Figure 13. Details view is the most complete and usable thumbnail view style.

Regardless of which view style you prefer, you can utilize the thumbnail resizing tool, found in the bottom right of the application window, to adjust the size of each thumbnail. As you can see in Figure 14, you're free to make the thumbnails as large—or small—as you want.

Figure 14. The thumbnail resizing tool lets you zoom in and out on the thumbnail images.


You can also resize the thumbnails in Windows Live Photo Gallery with the scroll wheel on your mouse, if you have one: just hold down the Ctrl key and scroll. No scroll wheel–equipped mouse? No problem: you can use the keyboard instead. Again, hold down the Ctrl key, but this time repeatedly tap the minus (-) key to zoom out or the plus key (+, really =) to zoom in.
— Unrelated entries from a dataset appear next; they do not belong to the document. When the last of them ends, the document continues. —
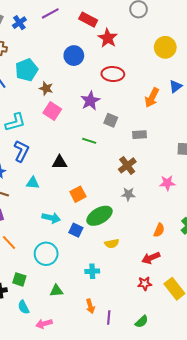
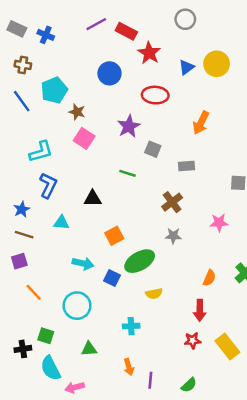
purple line: (50, 13) -> (96, 24), moved
blue cross: (19, 23) -> (46, 35), turned -32
blue triangle: (176, 86) -> (186, 67), moved
red arrow: (151, 258) -> (200, 310), turned -66
cyan semicircle: (23, 307) -> (51, 368), size x1.5

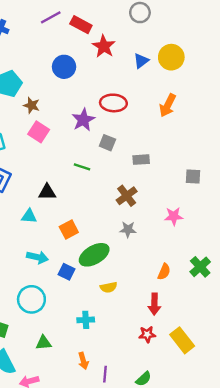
red ellipse: (155, 95) -> (113, 103), moved
orange arrow: (201, 123) -> (168, 105), moved
cyan triangle: (61, 223) -> (29, 216), moved

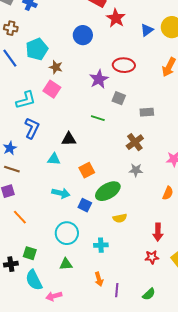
pink square: (39, 132) -> (52, 89), moved
orange semicircle: (164, 272) -> (168, 193), moved
cyan circle: (31, 299) -> (67, 233), moved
Additionally, you can use the toggle to the left of the thumbnail resizing tool to toggle between the current view and the default thumbnails view.


To reset the thumbnails to their default size, tap Ctrl+0.

You can also enable a little-known Table of Contents pane from the Photo Gallery right-click menu. This adds a pane between the Navigation pane and thumbnail pane that corresponds to the current Group by setting. So, for example, if you're grouping by Date taken, the Table of Contents pane will list dates. If you're grouping by Rating, it will list ratings. The Table of Contents pane is shown in Figure 15.

Figure 15. The Table of Contents pane works better with some grouping styles than others.

Table of Contents acts like the Table of Contents in a book, enabling you to jump from group to group quickly. Say you have grouped by Year taken. The Table of Contents pane lists the name of each year for which you have one or more photos. Additionally, small blue meters below each year name visually hint at the number of pictures for each year. As you click year names in the Table of Contents, the Thumbnail pane scrolls down to display the corresponding group. Also, as it scrolls, a hazy blue box appears in the Table of Contents, visually showing you which portion of your pictures you're currently viewing.